The Indian Wells men’s draw has been released, and a big question has been answered. Rafael Nadal, about as dangerous a floater as can be imagined with a #5 seed, landed in Roger Federer‘s quarter. (Sorry Roger, it had to happen to someone, and David Ferrer has suffered enough lately.)
If Fed and Rafa both win three matches, they’ll face each other in a quarterfinal match. That’s something that’s never happened before. The pair has met 28 times, 26 of them in a semifinal or final. The only exceptions are their first match in 2004, when Nadal was seeded 32nd in Miami, and a round-robin pairing at the 2011 tour finals. Ignoring the round-robin, that’s 26 matches in a row in one of the last two rounds of an event.
That’s a historically great streak, but it’s not the record. In fact, one player is a part of two streaks–the only two streaks–that are better.
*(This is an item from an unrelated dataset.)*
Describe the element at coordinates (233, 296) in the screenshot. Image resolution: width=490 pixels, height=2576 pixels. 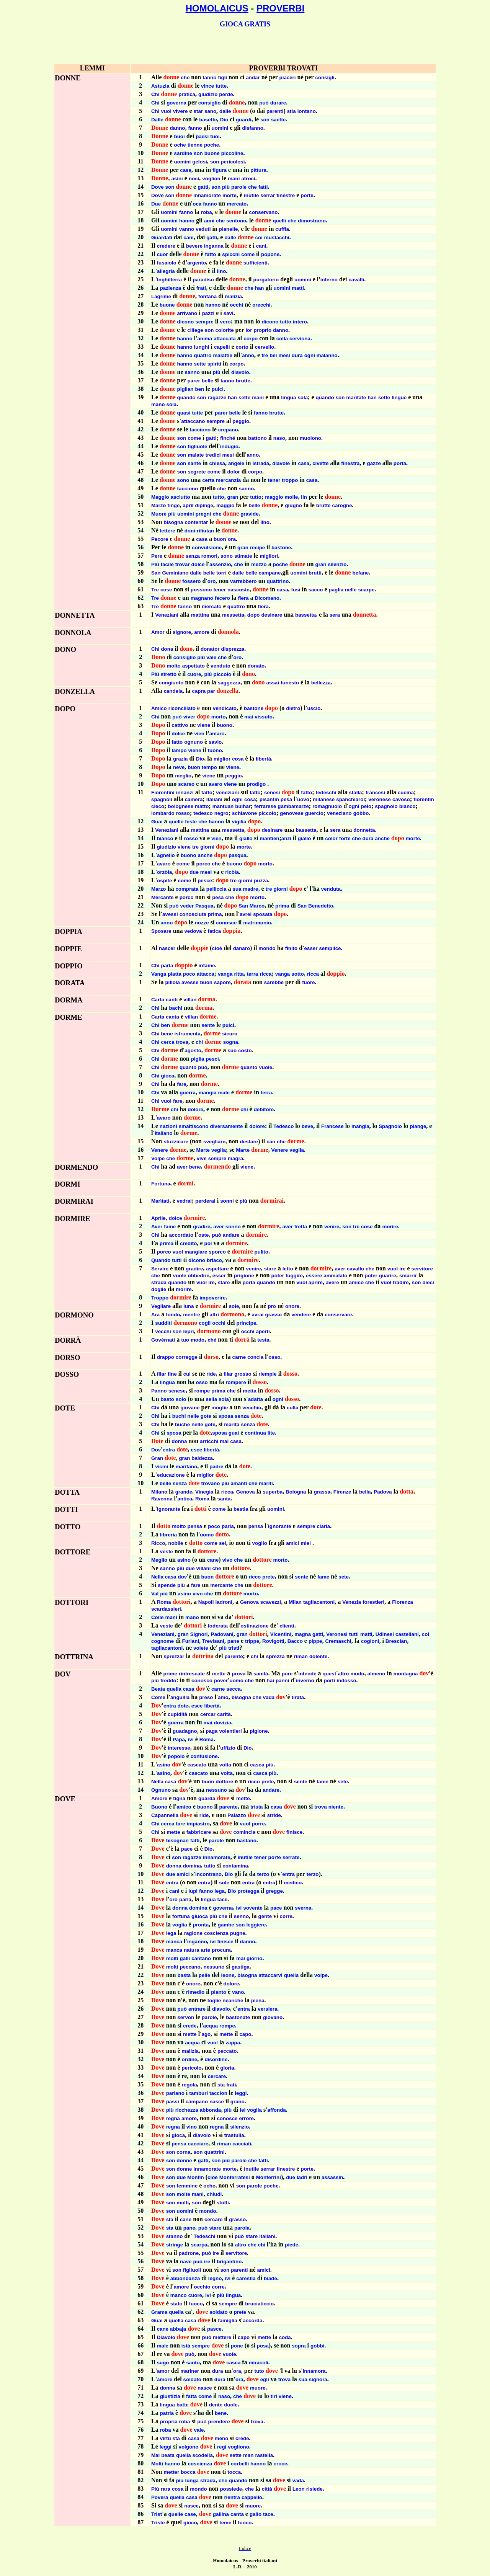
I see `malizia` at that location.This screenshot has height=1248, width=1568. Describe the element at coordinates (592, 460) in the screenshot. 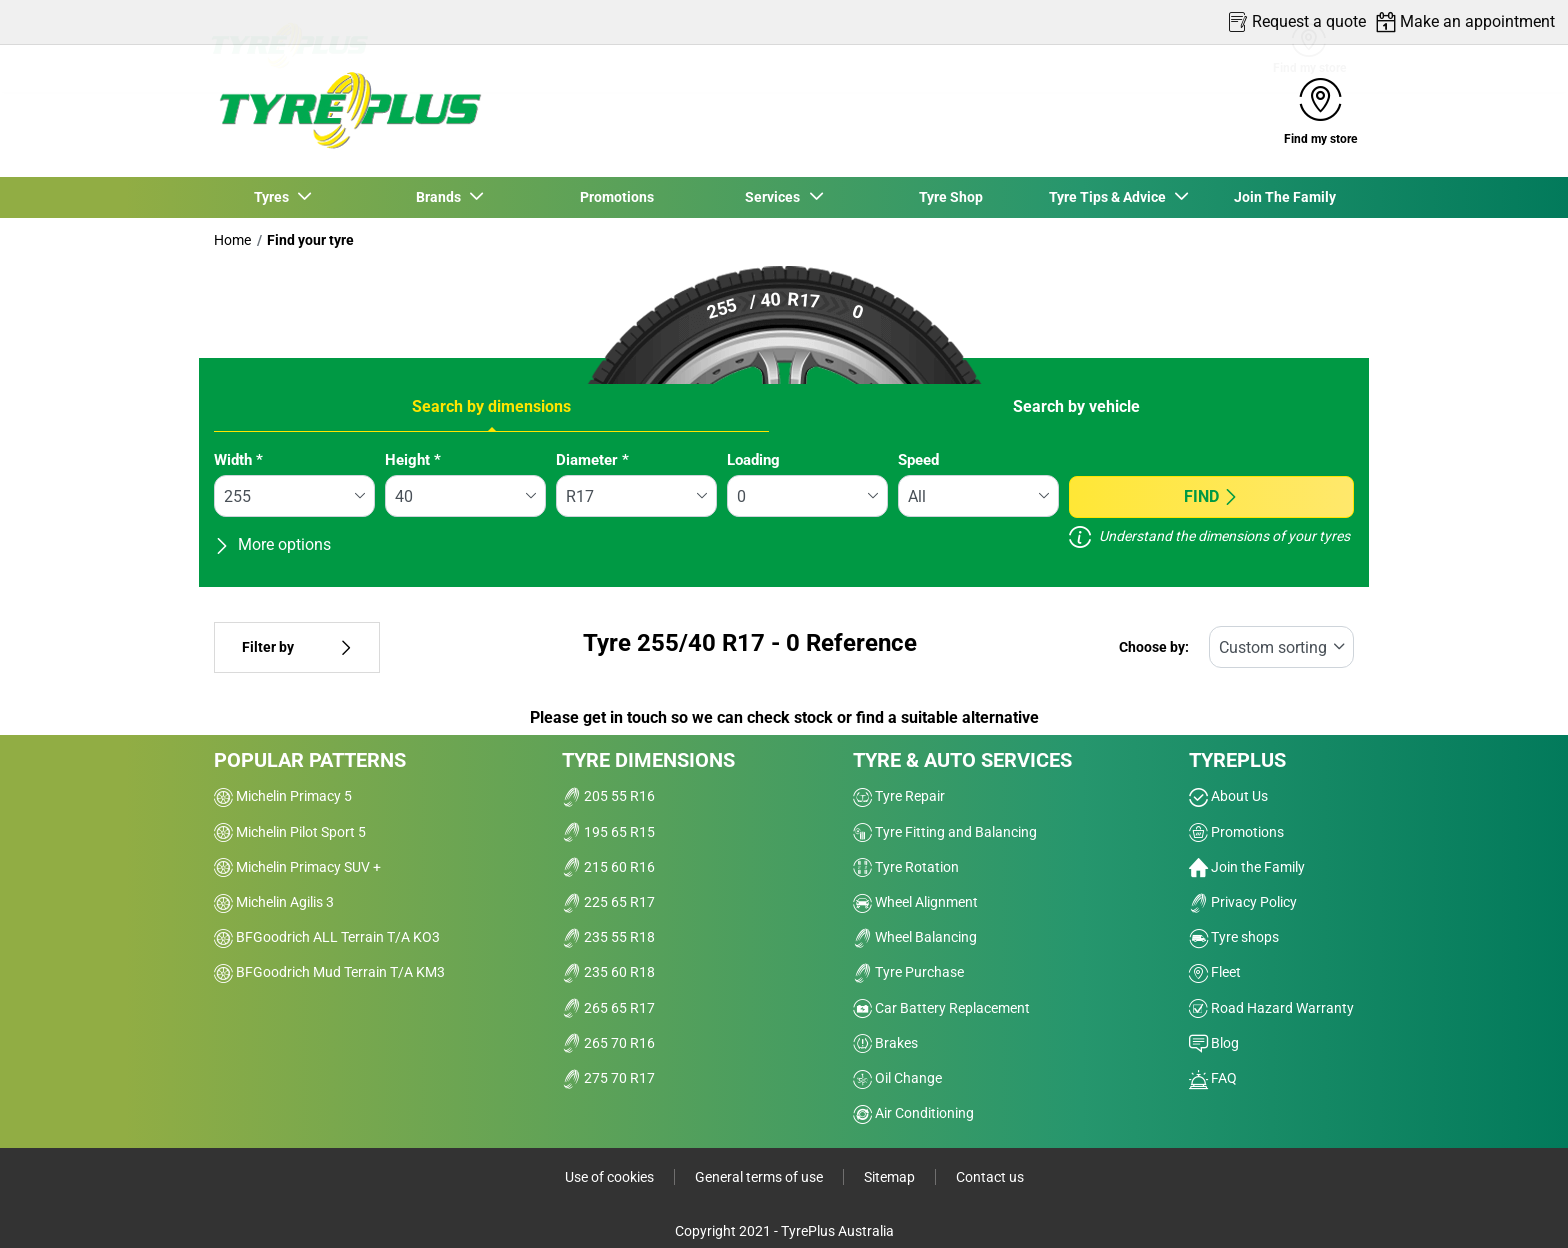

Jimmy Connors is 1st, with 28 consecutive semis or finals against Ivan Lendl, and 2nd, with 27 consecutive semis or finals against (who else?) John McEnroe. He’s also eighth (21 straight against Bjorn Borg) and 12th (14 with Ilie Nastase).
Until the threat of this week’s draw, Federer and Nadal were right on Connors’s tail. If Roger and Rafa meet in the quarters, the heir presumptive pair will have to include Novak Djokovic.
Here’s the all-time top ten:
Streak Player1 Player2 28 Jimmy Connors Ivan Lendl 27 Jimmy Connors John McEnroe 26 Rafael Nadal Roger Federer 23 Rafael Nadal Novak Djokovic 22 Stefan Edberg Boris Becker 22 Roger Federer Novak Djokovic 22 John McEnroe Ivan Lendl 21 Bjorn Borg Jimmy Connors 19 Stefan Edberg Ivan Lendl 17 Ivan Lendl Boris Becker
If Nadal stays #5 for long (unlikely as that seems), both the all-time #3 and #4 streaks could be halted. But as long as Federer stays within the top four, the current #6 streak will climb the rankings.
Of course, there are a couple of other combinations with the potential to crack this list, even reach the top:
Streak Player1 Player2 11 Andy Murray Roger Federer 10 Novak Djokovic Andy Murray
But we shouldn’t get ahead of ourselves. It took five years for Fed and Nadal to get from 11 up to 26. As the top of the list shows, it takes two consistently great players to put together a streak like this.
All is not lost, though. If they play in the quarters, they’ll just have to shift their focus to a new record: consecutive meetings in quarterfinals or later. 27 straight would put them behind Connors-McEnroe (32), Connors-Lendl (29), and one pair they’re unlikely to chase down: Nadal-Djokovic (29).